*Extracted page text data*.
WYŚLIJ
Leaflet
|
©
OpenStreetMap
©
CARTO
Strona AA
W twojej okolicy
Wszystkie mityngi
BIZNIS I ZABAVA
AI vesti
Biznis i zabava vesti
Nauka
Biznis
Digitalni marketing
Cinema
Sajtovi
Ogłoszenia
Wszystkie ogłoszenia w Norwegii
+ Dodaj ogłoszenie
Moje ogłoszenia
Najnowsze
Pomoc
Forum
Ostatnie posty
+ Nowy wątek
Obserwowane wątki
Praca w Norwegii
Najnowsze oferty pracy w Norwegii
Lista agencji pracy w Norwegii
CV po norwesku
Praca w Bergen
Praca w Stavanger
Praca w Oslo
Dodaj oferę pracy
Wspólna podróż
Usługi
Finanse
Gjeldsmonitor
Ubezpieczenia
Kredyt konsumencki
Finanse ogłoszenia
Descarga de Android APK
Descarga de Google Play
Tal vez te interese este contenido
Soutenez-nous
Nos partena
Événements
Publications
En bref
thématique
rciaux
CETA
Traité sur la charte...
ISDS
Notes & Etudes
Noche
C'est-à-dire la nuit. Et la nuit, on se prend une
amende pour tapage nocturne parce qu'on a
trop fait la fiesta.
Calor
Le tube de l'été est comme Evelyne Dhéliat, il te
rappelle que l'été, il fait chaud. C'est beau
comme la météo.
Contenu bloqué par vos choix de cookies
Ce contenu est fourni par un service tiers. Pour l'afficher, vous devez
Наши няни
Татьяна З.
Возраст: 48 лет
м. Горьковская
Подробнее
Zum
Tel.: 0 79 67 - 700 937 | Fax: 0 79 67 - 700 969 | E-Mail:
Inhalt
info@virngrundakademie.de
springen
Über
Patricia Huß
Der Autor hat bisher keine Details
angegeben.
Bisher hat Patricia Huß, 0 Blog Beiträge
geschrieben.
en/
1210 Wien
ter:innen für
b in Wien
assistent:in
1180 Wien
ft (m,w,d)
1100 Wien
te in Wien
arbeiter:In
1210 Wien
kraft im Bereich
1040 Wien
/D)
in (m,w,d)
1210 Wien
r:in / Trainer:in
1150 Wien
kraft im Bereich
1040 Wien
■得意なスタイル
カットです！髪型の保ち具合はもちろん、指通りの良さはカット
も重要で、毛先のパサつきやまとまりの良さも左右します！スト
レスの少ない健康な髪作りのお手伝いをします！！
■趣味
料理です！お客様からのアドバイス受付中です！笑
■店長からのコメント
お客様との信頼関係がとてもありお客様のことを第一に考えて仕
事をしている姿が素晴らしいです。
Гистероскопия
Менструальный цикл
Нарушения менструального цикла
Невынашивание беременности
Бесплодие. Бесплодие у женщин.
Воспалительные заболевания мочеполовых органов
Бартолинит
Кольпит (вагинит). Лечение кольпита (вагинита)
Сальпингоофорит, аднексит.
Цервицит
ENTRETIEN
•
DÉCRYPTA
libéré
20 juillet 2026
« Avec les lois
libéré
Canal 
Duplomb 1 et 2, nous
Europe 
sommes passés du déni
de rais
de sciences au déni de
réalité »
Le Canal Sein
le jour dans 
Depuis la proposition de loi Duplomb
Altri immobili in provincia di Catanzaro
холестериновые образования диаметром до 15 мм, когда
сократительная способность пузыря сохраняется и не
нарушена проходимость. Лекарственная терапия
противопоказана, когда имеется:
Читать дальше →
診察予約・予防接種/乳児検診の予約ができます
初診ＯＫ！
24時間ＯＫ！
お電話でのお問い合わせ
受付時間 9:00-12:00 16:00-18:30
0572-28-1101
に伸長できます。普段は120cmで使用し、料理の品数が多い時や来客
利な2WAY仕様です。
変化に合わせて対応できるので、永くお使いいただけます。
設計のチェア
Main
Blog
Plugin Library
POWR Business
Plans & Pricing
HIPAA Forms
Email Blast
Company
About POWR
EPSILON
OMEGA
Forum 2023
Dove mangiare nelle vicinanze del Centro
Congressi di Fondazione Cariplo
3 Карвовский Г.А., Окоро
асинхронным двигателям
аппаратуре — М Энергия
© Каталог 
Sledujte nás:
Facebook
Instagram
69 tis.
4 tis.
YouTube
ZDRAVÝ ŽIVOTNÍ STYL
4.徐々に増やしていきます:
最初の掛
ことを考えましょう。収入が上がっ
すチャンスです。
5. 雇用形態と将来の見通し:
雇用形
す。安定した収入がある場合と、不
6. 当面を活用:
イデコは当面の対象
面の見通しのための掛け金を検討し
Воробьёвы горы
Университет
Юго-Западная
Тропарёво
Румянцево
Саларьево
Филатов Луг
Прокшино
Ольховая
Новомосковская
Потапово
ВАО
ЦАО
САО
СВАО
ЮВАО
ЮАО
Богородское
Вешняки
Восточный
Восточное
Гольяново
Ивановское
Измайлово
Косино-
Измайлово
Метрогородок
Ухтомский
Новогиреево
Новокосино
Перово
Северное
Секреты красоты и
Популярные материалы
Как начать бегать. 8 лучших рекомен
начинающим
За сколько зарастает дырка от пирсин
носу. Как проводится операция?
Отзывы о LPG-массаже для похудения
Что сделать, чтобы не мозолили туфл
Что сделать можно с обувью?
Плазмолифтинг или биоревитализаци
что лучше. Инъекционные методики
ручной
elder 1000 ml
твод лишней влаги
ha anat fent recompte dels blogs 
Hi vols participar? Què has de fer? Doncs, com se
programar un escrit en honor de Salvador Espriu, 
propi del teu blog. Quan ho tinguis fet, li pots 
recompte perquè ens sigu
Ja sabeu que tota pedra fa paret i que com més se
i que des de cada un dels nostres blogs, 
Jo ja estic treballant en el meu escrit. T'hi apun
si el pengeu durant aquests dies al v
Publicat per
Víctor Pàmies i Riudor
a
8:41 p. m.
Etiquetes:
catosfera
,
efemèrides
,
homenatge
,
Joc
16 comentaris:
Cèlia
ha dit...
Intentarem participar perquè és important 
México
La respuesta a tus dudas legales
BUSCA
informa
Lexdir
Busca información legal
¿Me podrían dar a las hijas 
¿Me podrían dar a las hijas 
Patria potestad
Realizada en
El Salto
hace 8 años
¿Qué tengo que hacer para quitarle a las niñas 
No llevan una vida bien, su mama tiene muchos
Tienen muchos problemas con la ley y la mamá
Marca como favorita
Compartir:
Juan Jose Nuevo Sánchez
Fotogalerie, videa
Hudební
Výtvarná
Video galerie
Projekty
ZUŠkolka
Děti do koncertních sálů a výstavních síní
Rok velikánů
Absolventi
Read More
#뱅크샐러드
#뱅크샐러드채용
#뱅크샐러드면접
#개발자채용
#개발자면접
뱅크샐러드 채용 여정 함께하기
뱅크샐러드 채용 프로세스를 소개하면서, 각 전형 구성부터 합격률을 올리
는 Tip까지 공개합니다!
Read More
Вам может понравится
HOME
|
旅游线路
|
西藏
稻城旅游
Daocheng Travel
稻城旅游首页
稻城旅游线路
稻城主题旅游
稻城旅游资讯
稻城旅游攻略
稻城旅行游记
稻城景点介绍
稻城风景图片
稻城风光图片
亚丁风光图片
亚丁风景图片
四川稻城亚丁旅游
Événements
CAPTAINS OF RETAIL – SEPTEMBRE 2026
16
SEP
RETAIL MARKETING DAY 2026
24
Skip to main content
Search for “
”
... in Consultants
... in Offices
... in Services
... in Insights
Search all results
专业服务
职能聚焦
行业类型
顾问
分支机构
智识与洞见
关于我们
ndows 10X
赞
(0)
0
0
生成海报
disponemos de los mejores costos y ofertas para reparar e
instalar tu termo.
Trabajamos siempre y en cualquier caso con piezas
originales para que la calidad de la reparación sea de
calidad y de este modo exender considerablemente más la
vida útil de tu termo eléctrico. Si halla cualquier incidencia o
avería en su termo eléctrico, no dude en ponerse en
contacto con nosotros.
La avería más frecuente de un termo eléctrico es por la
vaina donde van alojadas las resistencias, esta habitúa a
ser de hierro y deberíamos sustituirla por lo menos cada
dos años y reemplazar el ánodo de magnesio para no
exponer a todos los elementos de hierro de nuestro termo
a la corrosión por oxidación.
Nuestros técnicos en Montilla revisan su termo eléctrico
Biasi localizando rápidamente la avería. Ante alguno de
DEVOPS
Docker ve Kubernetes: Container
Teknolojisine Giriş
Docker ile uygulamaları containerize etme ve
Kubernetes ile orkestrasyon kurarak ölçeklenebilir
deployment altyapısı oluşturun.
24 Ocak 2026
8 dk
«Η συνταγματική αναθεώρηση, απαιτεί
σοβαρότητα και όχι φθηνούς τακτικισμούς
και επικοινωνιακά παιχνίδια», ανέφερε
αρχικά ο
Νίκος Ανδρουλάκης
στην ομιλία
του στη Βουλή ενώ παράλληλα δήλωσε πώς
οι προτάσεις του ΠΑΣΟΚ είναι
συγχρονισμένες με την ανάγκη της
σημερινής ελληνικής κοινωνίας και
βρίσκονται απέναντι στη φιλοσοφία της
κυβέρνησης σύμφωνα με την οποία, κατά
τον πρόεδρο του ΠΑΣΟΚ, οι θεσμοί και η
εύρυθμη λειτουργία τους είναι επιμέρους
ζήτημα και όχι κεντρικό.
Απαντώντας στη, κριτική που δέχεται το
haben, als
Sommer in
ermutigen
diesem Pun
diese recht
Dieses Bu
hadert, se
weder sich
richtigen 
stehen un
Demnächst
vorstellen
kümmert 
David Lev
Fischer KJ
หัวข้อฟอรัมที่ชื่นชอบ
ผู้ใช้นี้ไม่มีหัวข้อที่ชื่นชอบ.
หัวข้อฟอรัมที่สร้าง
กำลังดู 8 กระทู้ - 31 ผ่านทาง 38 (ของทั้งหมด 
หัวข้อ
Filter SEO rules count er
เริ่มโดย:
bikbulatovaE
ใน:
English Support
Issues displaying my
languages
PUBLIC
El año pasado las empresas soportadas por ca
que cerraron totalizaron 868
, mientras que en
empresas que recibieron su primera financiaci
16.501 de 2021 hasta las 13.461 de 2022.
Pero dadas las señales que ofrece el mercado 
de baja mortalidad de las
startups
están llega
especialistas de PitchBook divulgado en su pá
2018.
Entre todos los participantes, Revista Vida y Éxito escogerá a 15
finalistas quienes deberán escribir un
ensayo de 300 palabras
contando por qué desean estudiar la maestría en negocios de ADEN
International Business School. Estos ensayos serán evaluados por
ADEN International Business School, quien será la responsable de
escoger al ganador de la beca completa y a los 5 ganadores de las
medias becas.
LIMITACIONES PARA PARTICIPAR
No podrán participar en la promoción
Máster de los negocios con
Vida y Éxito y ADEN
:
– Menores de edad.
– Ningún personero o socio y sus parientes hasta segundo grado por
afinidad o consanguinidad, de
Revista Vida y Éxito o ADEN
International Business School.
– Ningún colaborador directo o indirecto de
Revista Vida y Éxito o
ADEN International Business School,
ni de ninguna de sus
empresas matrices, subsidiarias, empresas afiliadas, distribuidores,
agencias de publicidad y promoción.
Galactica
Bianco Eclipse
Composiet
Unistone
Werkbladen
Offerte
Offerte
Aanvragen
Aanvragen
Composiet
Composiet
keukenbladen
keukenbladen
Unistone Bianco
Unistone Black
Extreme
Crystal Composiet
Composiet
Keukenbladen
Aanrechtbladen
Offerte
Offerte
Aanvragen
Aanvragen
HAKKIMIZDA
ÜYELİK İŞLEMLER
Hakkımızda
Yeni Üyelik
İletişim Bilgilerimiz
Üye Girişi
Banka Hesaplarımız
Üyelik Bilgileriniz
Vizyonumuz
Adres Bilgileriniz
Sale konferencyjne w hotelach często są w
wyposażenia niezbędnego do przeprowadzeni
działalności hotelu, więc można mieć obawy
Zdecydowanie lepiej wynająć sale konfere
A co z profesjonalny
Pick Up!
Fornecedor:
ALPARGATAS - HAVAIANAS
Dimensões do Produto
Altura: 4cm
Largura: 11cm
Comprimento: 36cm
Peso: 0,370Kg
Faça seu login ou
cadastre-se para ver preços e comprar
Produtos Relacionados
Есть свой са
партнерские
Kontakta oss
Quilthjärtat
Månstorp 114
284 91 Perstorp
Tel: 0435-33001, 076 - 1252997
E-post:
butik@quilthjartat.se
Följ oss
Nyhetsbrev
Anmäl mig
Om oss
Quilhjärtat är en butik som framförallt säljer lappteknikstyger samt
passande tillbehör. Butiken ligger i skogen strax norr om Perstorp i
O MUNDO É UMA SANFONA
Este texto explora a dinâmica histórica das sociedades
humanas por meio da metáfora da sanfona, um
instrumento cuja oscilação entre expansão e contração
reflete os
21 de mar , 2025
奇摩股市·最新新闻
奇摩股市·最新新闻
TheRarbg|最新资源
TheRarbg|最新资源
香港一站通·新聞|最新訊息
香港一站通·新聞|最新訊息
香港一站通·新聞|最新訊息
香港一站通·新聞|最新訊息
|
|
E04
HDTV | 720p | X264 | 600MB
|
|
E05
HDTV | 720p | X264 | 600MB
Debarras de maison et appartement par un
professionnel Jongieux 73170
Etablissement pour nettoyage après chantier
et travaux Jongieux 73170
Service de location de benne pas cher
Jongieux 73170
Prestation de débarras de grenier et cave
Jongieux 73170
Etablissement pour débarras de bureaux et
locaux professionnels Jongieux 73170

*What to work on*. Above are the entries. Copy exactly the part that opens with the line containing "Digitalni marketing" and closes with the line containing "Менструальный цикл", and no more.

*Written response*.
Digitalni marketing
Cinema
Sajtovi
Ogłoszenia
Wszystkie ogłoszenia w Norwegii
+ Dodaj ogłoszenie
Moje ogłoszenia
Najnowsze
Pomoc
Forum
Ostatnie posty
+ Nowy wątek
Obserwowane wątki
Praca w Norwegii
Najnowsze oferty pracy w Norwegii
Lista agencji pracy w Norwegii
CV po norwesku
Praca w Bergen
Praca w Stavanger
Praca w Oslo
Dodaj oferę pracy
Wspólna podróż
Usługi
Finanse
Gjeldsmonitor
Ubezpieczenia
Kredyt konsumencki
Finanse ogłoszenia
Descarga de Android APK
Descarga de Google Play
Tal vez te interese este contenido
Soutenez-nous
Nos partena
Événements
Publications
En bref
thématique
rciaux
CETA
Traité sur la charte...
ISDS
Notes & Etudes
Noche
C'est-à-dire la nuit. Et la nuit, on se prend une
amende pour tapage nocturne parce qu'on a
trop fait la fiesta.
Calor
Le tube de l'été est comme Evelyne Dhéliat, il te
rappelle que l'été, il fait chaud. C'est beau
comme la météo.
Contenu bloqué par vos choix de cookies
Ce contenu est fourni par un service tiers. Pour l'afficher, vous devez
Наши няни
Татьяна З.
Возраст: 48 лет
м. Горьковская
Подробнее
Zum
Tel.: 0 79 67 - 700 937 | Fax: 0 79 67 - 700 969 | E-Mail:
Inhalt
info@virngrundakademie.de
springen
Über
Patricia Huß
Der Autor hat bisher keine Details
angegeben.
Bisher hat Patricia Huß, 0 Blog Beiträge
geschrieben.
en/
1210 Wien
ter:innen für
b in Wien
assistent:in
1180 Wien
ft (m,w,d)
1100 Wien
te in Wien
arbeiter:In
1210 Wien
kraft im Bereich
1040 Wien
/D)
in (m,w,d)
1210 Wien
r:in / Trainer:in
1150 Wien
kraft im Bereich
1040 Wien
■得意なスタイル
カットです！髪型の保ち具合はもちろん、指通りの良さはカット
も重要で、毛先のパサつきやまとまりの良さも左右します！スト
レスの少ない健康な髪作りのお手伝いをします！！
■趣味
料理です！お客様からのアドバイス受付中です！笑
■店長からのコメント
お客様との信頼関係がとてもありお客様のことを第一に考えて仕
事をしている姿が素晴らしいです。
Гистероскопия
Менструальный цикл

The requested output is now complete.